(Task prompt): Every entry below needs to be repeated exactly as written.
____ Data section
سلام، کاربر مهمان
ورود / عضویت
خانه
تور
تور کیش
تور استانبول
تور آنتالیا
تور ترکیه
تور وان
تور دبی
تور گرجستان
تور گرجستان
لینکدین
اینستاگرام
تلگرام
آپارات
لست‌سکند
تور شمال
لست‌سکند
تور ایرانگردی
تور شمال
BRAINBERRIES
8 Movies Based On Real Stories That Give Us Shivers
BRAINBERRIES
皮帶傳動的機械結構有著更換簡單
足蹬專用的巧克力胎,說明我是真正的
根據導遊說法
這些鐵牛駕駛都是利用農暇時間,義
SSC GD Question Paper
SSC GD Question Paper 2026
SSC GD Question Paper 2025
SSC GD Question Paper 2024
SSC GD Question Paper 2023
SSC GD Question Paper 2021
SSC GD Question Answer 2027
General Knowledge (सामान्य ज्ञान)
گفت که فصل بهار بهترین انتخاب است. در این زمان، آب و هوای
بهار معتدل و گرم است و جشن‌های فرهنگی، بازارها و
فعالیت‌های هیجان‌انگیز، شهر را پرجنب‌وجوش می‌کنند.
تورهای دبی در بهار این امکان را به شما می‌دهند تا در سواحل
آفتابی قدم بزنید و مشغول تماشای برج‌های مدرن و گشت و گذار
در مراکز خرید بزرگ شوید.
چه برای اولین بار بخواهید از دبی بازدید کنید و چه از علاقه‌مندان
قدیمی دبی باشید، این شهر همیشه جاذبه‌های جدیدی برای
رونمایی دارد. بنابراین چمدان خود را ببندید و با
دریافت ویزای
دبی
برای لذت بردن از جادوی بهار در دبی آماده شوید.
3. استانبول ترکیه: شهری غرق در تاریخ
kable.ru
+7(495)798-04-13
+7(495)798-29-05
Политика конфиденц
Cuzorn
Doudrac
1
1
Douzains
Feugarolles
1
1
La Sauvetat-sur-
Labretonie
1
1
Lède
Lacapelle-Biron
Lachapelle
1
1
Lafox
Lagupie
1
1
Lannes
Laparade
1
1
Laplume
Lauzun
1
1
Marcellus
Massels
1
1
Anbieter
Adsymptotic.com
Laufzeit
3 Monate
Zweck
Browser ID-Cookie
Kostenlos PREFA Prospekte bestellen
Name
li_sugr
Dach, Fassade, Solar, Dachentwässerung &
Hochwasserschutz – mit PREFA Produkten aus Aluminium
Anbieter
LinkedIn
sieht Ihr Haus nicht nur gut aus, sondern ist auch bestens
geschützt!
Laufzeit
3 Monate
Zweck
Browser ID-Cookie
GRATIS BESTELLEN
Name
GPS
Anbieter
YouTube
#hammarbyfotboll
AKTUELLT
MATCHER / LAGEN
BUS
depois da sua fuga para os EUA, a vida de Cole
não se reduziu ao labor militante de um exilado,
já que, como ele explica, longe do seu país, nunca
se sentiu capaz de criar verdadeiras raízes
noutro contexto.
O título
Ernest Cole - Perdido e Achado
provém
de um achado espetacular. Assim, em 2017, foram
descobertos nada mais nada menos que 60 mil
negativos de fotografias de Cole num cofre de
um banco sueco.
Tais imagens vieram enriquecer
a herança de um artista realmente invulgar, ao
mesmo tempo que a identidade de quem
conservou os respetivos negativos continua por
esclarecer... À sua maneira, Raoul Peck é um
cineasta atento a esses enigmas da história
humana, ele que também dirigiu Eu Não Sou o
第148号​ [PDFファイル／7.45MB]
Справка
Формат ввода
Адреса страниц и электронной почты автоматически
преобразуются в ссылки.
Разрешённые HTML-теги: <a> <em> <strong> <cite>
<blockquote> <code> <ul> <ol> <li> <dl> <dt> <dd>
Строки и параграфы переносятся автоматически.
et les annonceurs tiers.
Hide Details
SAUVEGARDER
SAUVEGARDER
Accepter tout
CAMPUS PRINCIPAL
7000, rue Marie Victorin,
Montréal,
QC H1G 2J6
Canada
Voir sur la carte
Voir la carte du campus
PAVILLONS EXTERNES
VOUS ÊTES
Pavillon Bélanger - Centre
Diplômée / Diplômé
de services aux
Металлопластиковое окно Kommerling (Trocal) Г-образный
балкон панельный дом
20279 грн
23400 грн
________
(Output of the task):
سلام، کاربر مهمان
ورود / عضویت
خانه
تور
تور کیش
تور استانبول
تور آنتالیا
تور ترکیه
تور وان
تور دبی
تور گرجستان
تور گرجستان
لینکدین
اینستاگرام
تلگرام
آپارات
لست‌سکند
تور شمال
لست‌سکند
تور ایرانگردی
تور شمال
BRAINBERRIES
8 Movies Based On Real Stories That Give Us Shivers
BRAINBERRIES
皮帶傳動的機械結構有著更換簡單
足蹬專用的巧克力胎,說明我是真正的
根據導遊說法
這些鐵牛駕駛都是利用農暇時間,義
SSC GD Question Paper
SSC GD Question Paper 2026
SSC GD Question Paper 2025
SSC GD Question Paper 2024
SSC GD Question Paper 2023
SSC GD Question Paper 2021
SSC GD Question Answer 2027
General Knowledge (सामान्य ज्ञान)
گفت که فصل بهار بهترین انتخاب است. در این زمان، آب و هوای
بهار معتدل و گرم است و جشن‌های فرهنگی، بازارها و
فعالیت‌های هیجان‌انگیز، شهر را پرجنب‌وجوش می‌کنند.
تورهای دبی در بهار این امکان را به شما می‌دهند تا در سواحل
آفتابی قدم بزنید و مشغول تماشای برج‌های مدرن و گشت و گذار
در مراکز خرید بزرگ شوید.
چه برای اولین بار بخواهید از دبی بازدید کنید و چه از علاقه‌مندان
قدیمی دبی باشید، این شهر همیشه جاذبه‌های جدیدی برای
رونمایی دارد. بنابراین چمدان خود را ببندید و با
دریافت ویزای
دبی
برای لذت بردن از جادوی بهار در دبی آماده شوید.
3. استانبول ترکیه: شهری غرق در تاریخ
kable.ru
+7(495)798-04-13
+7(495)798-29-05
Политика конфиденц
Cuzorn
Doudrac
1
1
Douzains
Feugarolles
1
1
La Sauvetat-sur-
Labretonie
1
1
Lède
Lacapelle-Biron
Lachapelle
1
1
Lafox
Lagupie
1
1
Lannes
Laparade
1
1
Laplume
Lauzun
1
1
Marcellus
Massels
1
1
Anbieter
Adsymptotic.com
Laufzeit
3 Monate
Zweck
Browser ID-Cookie
Kostenlos PREFA Prospekte bestellen
Name
li_sugr
Dach, Fassade, Solar, Dachentwässerung &
Hochwasserschutz – mit PREFA Produkten aus Aluminium
Anbieter
LinkedIn
sieht Ihr Haus nicht nur gut aus, sondern ist auch bestens
geschützt!
Laufzeit
3 Monate
Zweck
Browser ID-Cookie
GRATIS BESTELLEN
Name
GPS
Anbieter
YouTube
#hammarbyfotboll
AKTUELLT
MATCHER / LAGEN
BUS
depois da sua fuga para os EUA, a vida de Cole
não se reduziu ao labor militante de um exilado,
já que, como ele explica, longe do seu país, nunca
se sentiu capaz de criar verdadeiras raízes
noutro contexto.
O título
Ernest Cole - Perdido e Achado
provém
de um achado espetacular. Assim, em 2017, foram
descobertos nada mais nada menos que 60 mil
negativos de fotografias de Cole num cofre de
um banco sueco.
Tais imagens vieram enriquecer
a herança de um artista realmente invulgar, ao
mesmo tempo que a identidade de quem
conservou os respetivos negativos continua por
esclarecer... À sua maneira, Raoul Peck é um
cineasta atento a esses enigmas da história
humana, ele que também dirigiu Eu Não Sou o
第148号​ [PDFファイル／7.45MB]
Справка
Формат ввода
Адреса страниц и электронной почты автоматически
преобразуются в ссылки.
Разрешённые HTML-теги: <a> <em> <strong> <cite>
<blockquote> <code> <ul> <ol> <li> <dl> <dt> <dd>
Строки и параграфы переносятся автоматически.
et les annonceurs tiers.
Hide Details
SAUVEGARDER
SAUVEGARDER
Accepter tout
CAMPUS PRINCIPAL
7000, rue Marie Victorin,
Montréal,
QC H1G 2J6
Canada
Voir sur la carte
Voir la carte du campus
PAVILLONS EXTERNES
VOUS ÊTES
Pavillon Bélanger - Centre
Diplômée / Diplômé
de services aux
Металлопластиковое окно Kommerling (Trocal) Г-образный
балкон панельный дом
20279 грн
23400 грн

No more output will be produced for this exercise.